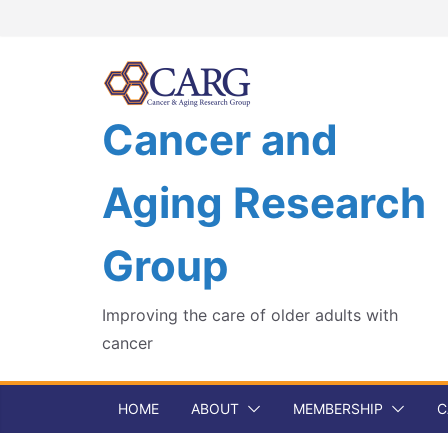
Skip
to
content
Cancer and
Aging Research
Group
Improving the care of older adults with
cancer
HOME
ABOUT
MEMBERSHIP
C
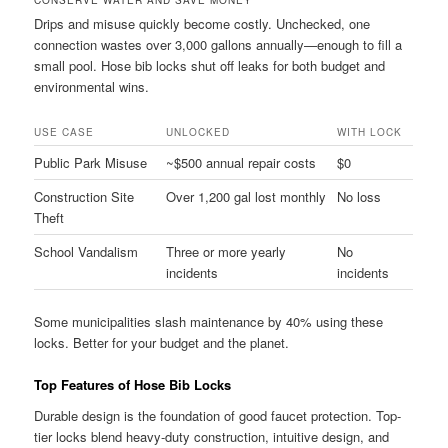
CONSERVE WATER AND SAVE MONEY
Drips and misuse quickly become costly. Unchecked, one
connection wastes over 3,000 gallons annually—enough to fill a
small pool. Hose bib locks shut off leaks for both budget and
environmental wins.
USE CASE
UNLOCKED
WITH LOCK
Public Park Misuse
~$500 annual repair costs
$0
Construction Site
Over 1,200 gal lost monthly
No loss
Theft
School Vandalism
Three or more yearly
No
incidents
incidents
Some municipalities slash maintenance by 40% using these
locks. Better for your budget and the planet.
Top Features of Hose Bib Locks
Durable design is the foundation of good faucet protection. Top-
tier locks blend heavy-duty construction, intuitive design, and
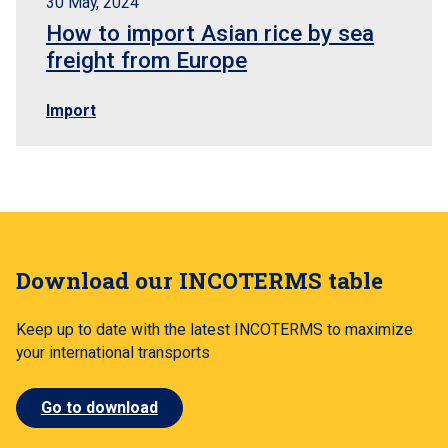
30 May, 2024
How to import Asian rice by sea
freight from Europe
Import
Download our INCOTERMS table
Keep up to date with the latest INCOTERMS to maximize
your international transports
Go to download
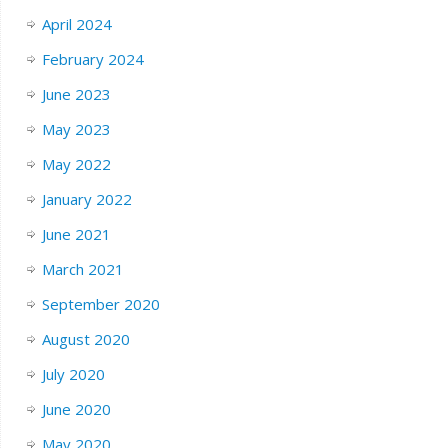
April 2024
February 2024
June 2023
May 2023
May 2022
January 2022
June 2021
March 2021
September 2020
August 2020
July 2020
June 2020
May 2020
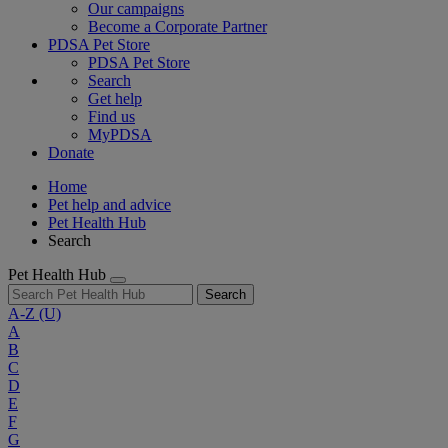
Our campaigns
Become a Corporate Partner
PDSA Pet Store
PDSA Pet Store
Search
Get help
Find us
MyPDSA
Donate
Home
Pet help and advice
Pet Health Hub
Search
Pet Health Hub
Search
A-Z
(U)
A
B
C
D
E
F
G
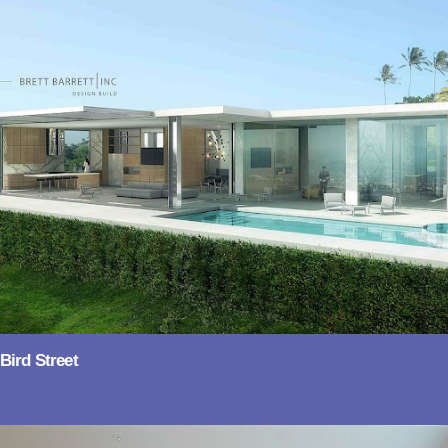
Bird Street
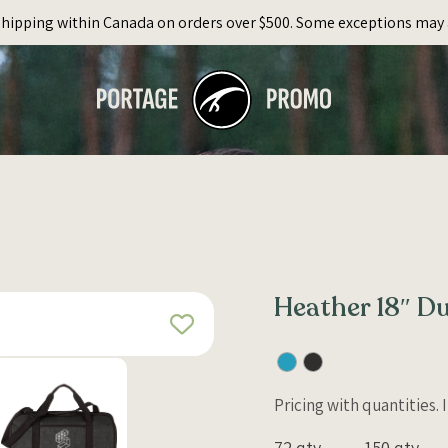
Shipping within Canada on orders over $500. Some exceptions may 
Heather 18″ Du
Pricing with quantities.
72 qty
150 qty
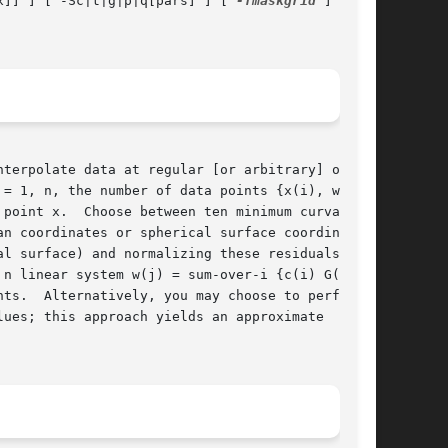
x]] ] [ -Sc|t|g|p|q[pars] ] [ 
-Tmaskgrid
 ] [	
= 1, n, the number of data points {x(i), w(i)}.

point x.  Choose between ten minimum curvature,

n coordinates or spherical surface coordinates.

l surface) and normalizing these residuals, the

n linear system w(j) = sum-over-i {c(i) G(x(j);

ues; this approach yields an approximate  solu-
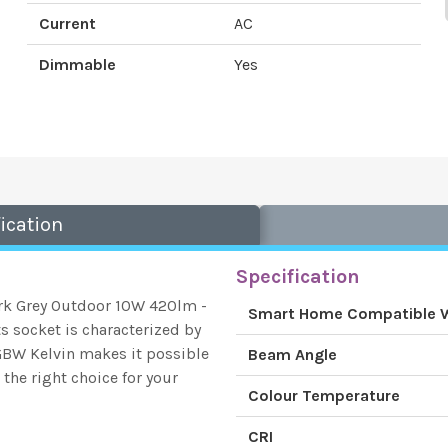
Current
AC
Dimmable
Yes
ication
Specification
rk Grey Outdoor 10W 420lm -
Smart Home Compatible 
 socket is characterized by
RGBW Kelvin makes it possible
Beam Angle
the right choice for your
Colour Temperature
CRI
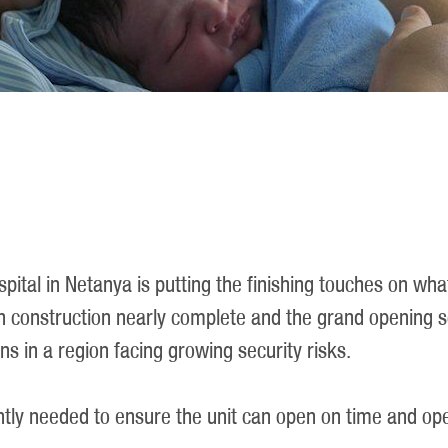
spital in Netanya is putting the finishing touches on wha
construction nearly complete and the grand opening sch
ns in a region facing growing security risks.
ently needed to ensure the unit can open on time and ope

==============================

__Exercise prompt__: Without changing a word, retype the data above and omit its pictures.

__Expected answer__:
Skip
to
content
Cancer and
Aging Research
Group
Improving the care of older adults with
cancer
HOME
ABOUT
MEMBERSHIP
C
CONSERVE WATER AND SAVE MONEY
Drips and misuse quickly become costly. Unchecked, one
connection wastes over 3,000 gallons annually—enough to fill a
small pool. Hose bib locks shut off leaks for both budget and
environmental wins.
USE CASE
UNLOCKED
WITH LOCK
Public Park Misuse
~$500 annual repair costs
$0
Construction Site
Over 1,200 gal lost monthly
No loss
Theft
School Vandalism
Three or more yearly
No
incidents
incidents
Some municipalities slash maintenance by 40% using these
locks. Better for your budget and the planet.
Top Features of Hose Bib Locks
Durable design is the foundation of good faucet protection. Top-
tier locks blend heavy-duty construction, intuitive design, and
30 May, 2024
How to import Asian rice by sea
freight from Europe
Import
Download our INCOTERMS table
Keep up to date with the latest INCOTERMS to maximize
your international transports
Go to download
April 2024
February 2024
June 2023
May 2023
May 2022
January 2022
June 2021
March 2021
September 2020
August 2020
July 2020
June 2020
May 2020
Our campaigns
Become a Corporate Partner
PDSA Pet Store
PDSA Pet Store
Search
Get help
Find us
MyPDSA
Donate
Home
Pet help and advice
Pet Health Hub
Search
Pet Health Hub
Search
A-Z
(U)
A
B
C
D
E
F
G
Bird Street
Shipping within Canada on orders over $500. Some exceptions may 
Heather 18″ Du
Pricing with quantities.
72 qty
150 qty
x]] ] [ -Sc|t|g|p|q[pars] ] [ 
-Tmaskgrid
 ] [	
= 1, n, the number of data points {x(i), w(i)}.

point x.  Choose between ten minimum curvature,

n coordinates or spherical surface coordinates.

l surface) and normalizing these residuals, the

n linear system w(j) = sum-over-i {c(i) G(x(j);

ues; this approach yields an approximate  solu-
Current
AC
Dimmable
Yes
ication
Specification
rk Grey Outdoor 10W 420lm -
Smart Home Compatible 
 socket is characterized by
RGBW Kelvin makes it possible
Beam Angle
the right choice for your
Colour Temperature
CRI
spital in Netanya is putting the finishing touches on wha
construction nearly complete and the grand opening sch
ns in a region facing growing security risks.
ently needed to ensure the unit can open on time and ope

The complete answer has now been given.